Jason looked down. He ran his hand over his head. "Okay. You'll find out soon enough. A girl, a student at Fields, went out for a bike ride yesterday. She hasn't come back. That's all I know, but I'll call you if I can."
"No. Wait. Tell me more."
"There is no more. She's probably just hurt or lost. It'll be okay."
But he didn't sound convinced. And Diana didn't believe him.
CHAPTER SEVENTEEN
When Jason was gone, Diana climbed out of bed and turned the radio on. She tuned in during a Wall Street Report, an economics professor from Fields droning on and on about petroleum futures and interest rates, and Diana felt sorry for anyone who had to sit through one of his lectures on a Monday morning. So while he kept talking, she took out the folder of articles from Kay Todd and starting paging through them, hoping something would jump out at her and make some sort of sense.
The articles were brittle and yellowing at the edges. Pieces of the old newspaper crumbled away when she picked them up. They confirmed the basic facts that Kay had already given Diana and added little more. The consensus of the police and the media seemed to be that Margie Todd—dissatisfied with her life and unhappy with living in New Cambridge—ran away.

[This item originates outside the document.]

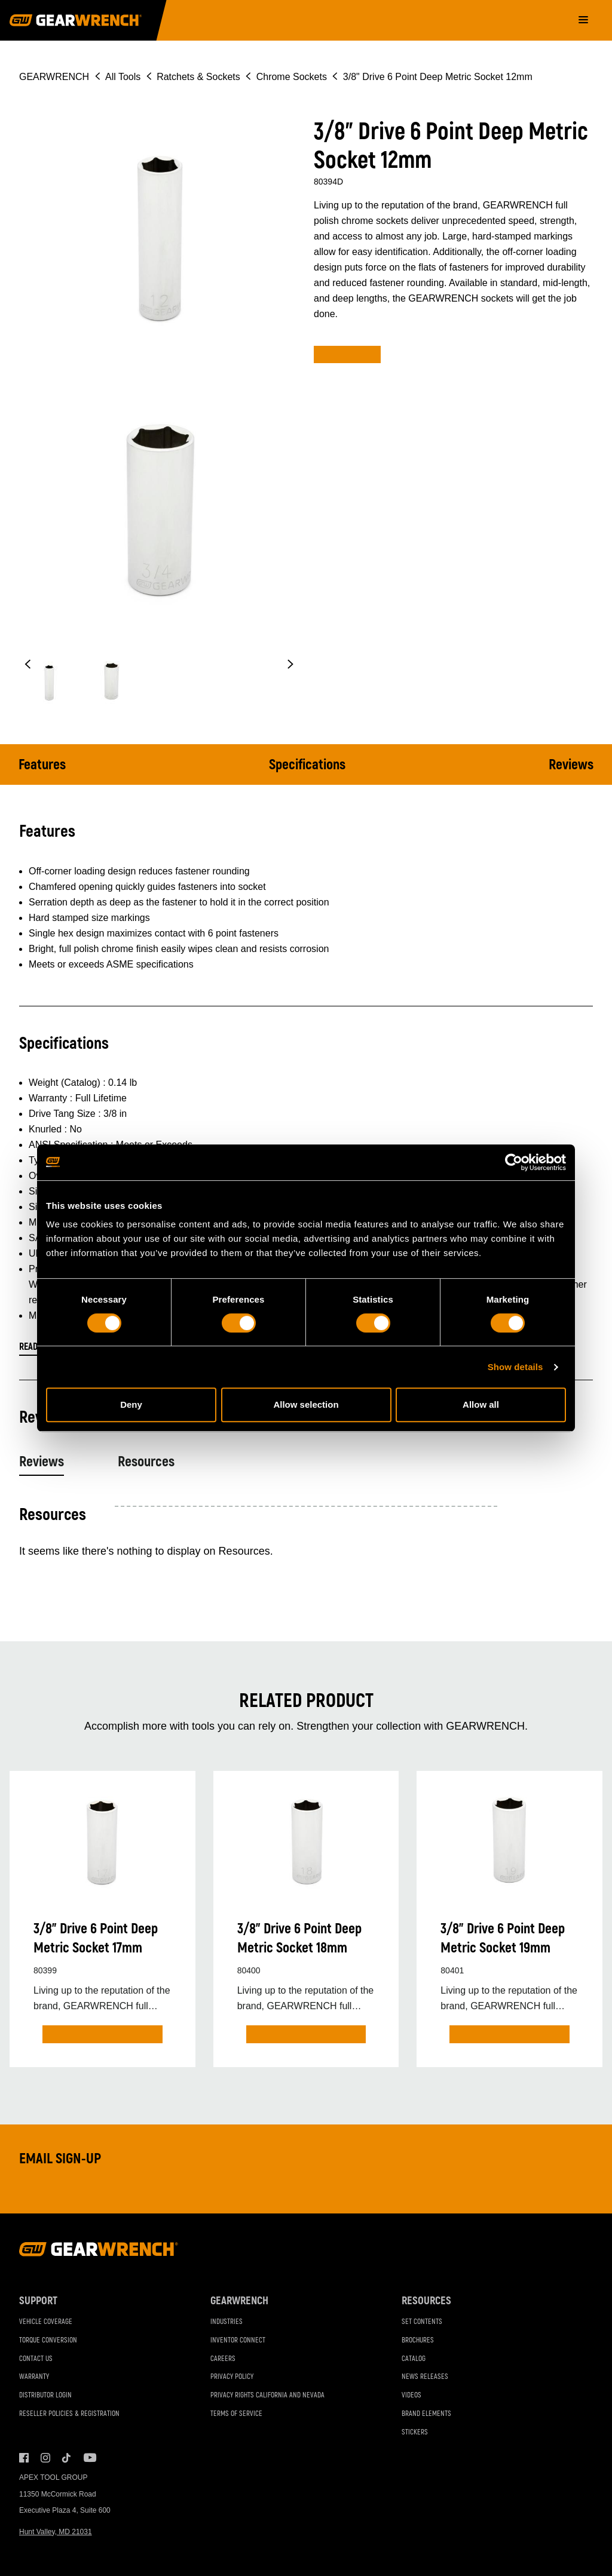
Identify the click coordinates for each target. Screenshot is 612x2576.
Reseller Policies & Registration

"It doesn't make sense, though," Diana said out loud.
Runaways made some sort of plans. They prepared in advance. They at least took their identification with them and whatever money they could put their hands on. Margie Todd hadn't done any of these things. Sure, she'd had a fight with her mother and dropped out of school. But that was nothing unusual. It didn't add up.

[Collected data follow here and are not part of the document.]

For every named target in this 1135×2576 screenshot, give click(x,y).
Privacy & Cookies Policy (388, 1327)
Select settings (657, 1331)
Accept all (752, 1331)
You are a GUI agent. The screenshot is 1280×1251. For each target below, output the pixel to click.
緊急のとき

The voice on the radio changed and announced a special report. Diana put the articles down and turned the volume up.
"Union Township and New Cambridge Police continue to search for Fields University freshman Jacqueline Foley who disappeared yesterday evening while on a bike ride."
"Ms. Foley, who is nineteen years old, was supposed to return before an eight o'clock meeting at her sorority house, Alpha Iota Mu, and when she didn't arrive, the police were called. Ms. Foley's parents have arrived in New Cambridge from their home in Columbus and have already established a $50,000 reward for any information that leads to the safe return of their daughter, who was believed to be riding her bike in the area west of town near County Road 600. In other news..."

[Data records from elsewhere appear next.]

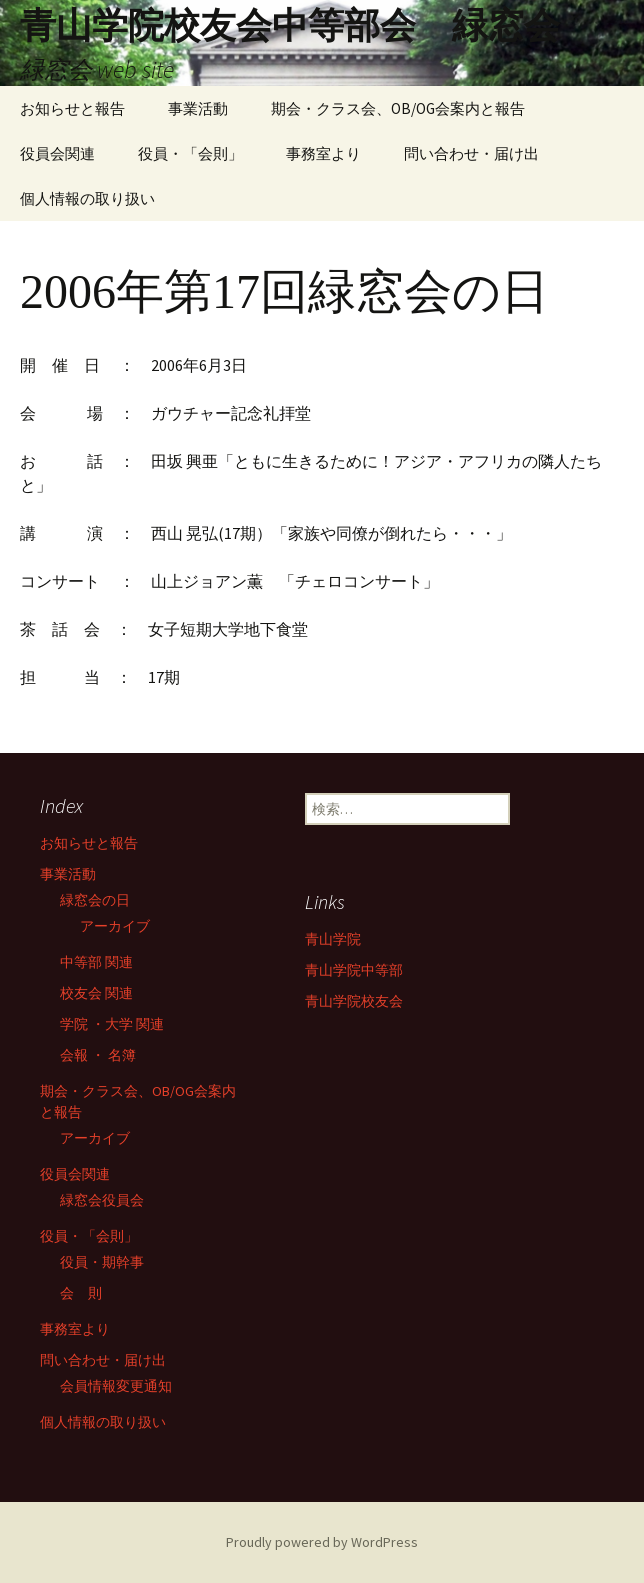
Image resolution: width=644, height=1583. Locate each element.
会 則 (81, 1293)
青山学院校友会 (354, 1001)
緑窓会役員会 (102, 1200)
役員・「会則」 (190, 153)
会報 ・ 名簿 (98, 1055)
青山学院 (333, 939)
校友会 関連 (96, 993)
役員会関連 (57, 153)
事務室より (323, 153)
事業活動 (198, 108)
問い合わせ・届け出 (471, 153)
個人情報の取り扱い (87, 198)
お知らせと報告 (72, 108)
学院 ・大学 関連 (112, 1024)
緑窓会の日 (95, 900)
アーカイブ (115, 926)
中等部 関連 (96, 962)
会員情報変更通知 (116, 1386)
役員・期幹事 (102, 1262)
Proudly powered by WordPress (322, 1542)
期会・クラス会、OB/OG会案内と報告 (398, 108)
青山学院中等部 (354, 970)
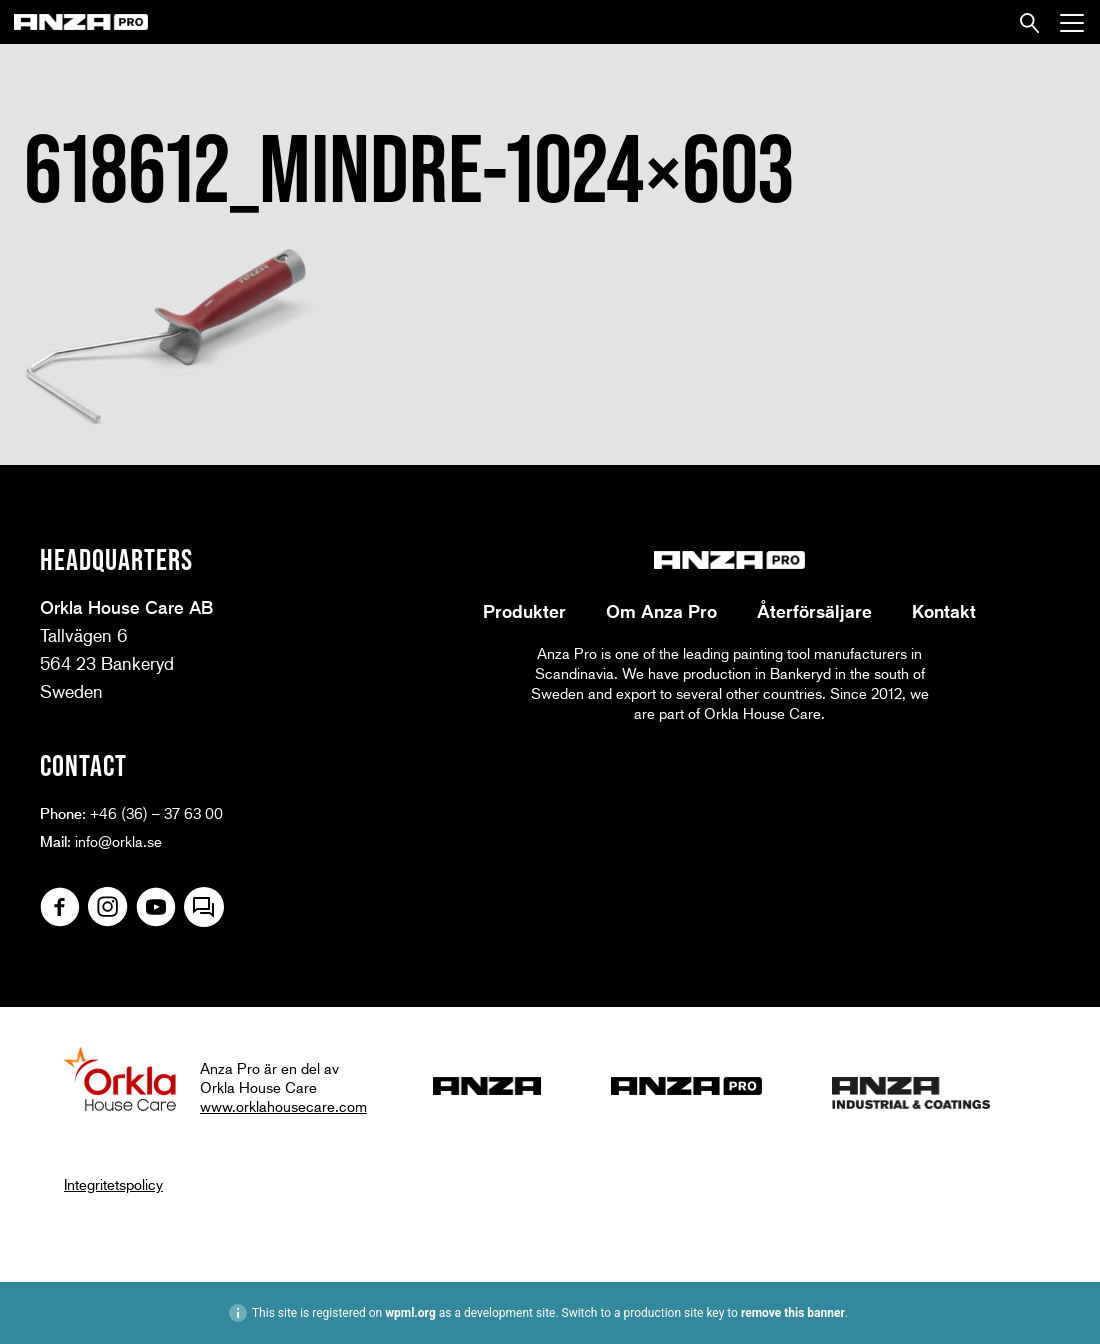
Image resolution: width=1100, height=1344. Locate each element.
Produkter (524, 611)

Diana sat on Jason's couch, absorbing the information. The girl had already been gone overnight, not a good sign. She knew enough of these sorority girls from her time around the campus and the town, and she knew how seriously they took their commitments to their houses. Jacqueline Foley was a freshman, which meant she was newly pledged. No way she'd risk the wrath of her sisters by missing a meeting in September. Jason mentioned the possibility of being lost or hurt, and that seemed likely. There were a lot of lonely county roads around New Cambridge, many of them unmarked. It would be easy to get lost or misjudge a turn.
Or be taken.
For the first time since she'd given up her job on the police force, Diana wished she had it back. She could be in the center of things there and know, at the very least, as much as her fellow officers knew. The information wouldn't necessarily come to her directly. The higher-ups and the detectives liked to hoard their information, then dole it out on an as-needed basis in situations that only worked to their advantage. But in a small department, things leaked out, and Diana knew that eventually Jason would have information to pass on to her. She'd just have to be patient and wait for it.
Diana gathered the articles from the coffee table and started to carefully place them back in the folder, hoping that no more fell apart in her hands. Kay hadn't said so, but Diana imagined that the articles were sacred to the old woman, perhaps one of the few physical connections she still had to her missing daughter. Diana made it to the last of the articles, the bottom of the pile, when one caught her eye that she hadn't noticed before. She checked the date. March of 1985, one year after Margie Todd disappeared. The headline read, Still No Sign of Missing Fields' Student.
Diana scanned it quickly and saw nothing new, just a rehashing of the facts and a quote from Kay saying that she still held out hope her daughter would come home safely. But at the end of the article, the reporter included a quote from Officer Dan Berding, described as "the first officer on the scene the night Margaret Todd disappeared." And in the article, Dan said, "It looked to me like somebody took her. From the looks of things, there's no way this girl ran away."
What a difference twenty-five years makes, Diana thought.